RECORDS FOR THIS TASK section start
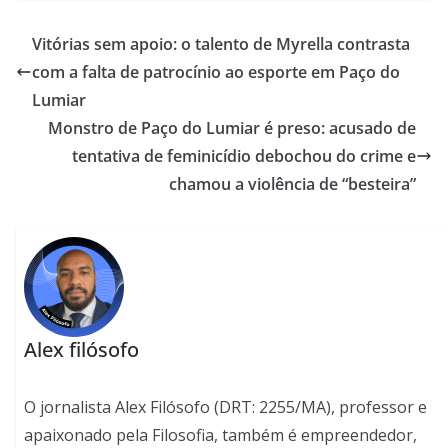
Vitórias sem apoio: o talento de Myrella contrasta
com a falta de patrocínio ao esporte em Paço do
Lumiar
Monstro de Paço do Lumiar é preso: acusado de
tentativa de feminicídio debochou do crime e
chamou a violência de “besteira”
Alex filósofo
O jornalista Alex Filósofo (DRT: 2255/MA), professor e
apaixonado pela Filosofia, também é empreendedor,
RECORDS FOR THIS TASK section end
### TRY IT
The records above are to be restated word for word, with every picture left out.

### WRITTEN REPLY
Vitórias sem apoio: o talento de Myrella contrasta
com a falta de patrocínio ao esporte em Paço do
Lumiar
Monstro de Paço do Lumiar é preso: acusado de
tentativa de feminicídio debochou do crime e
chamou a violência de “besteira”
Alex filósofo
O jornalista Alex Filósofo (DRT: 2255/MA), professor e
apaixonado pela Filosofia, também é empreendedor,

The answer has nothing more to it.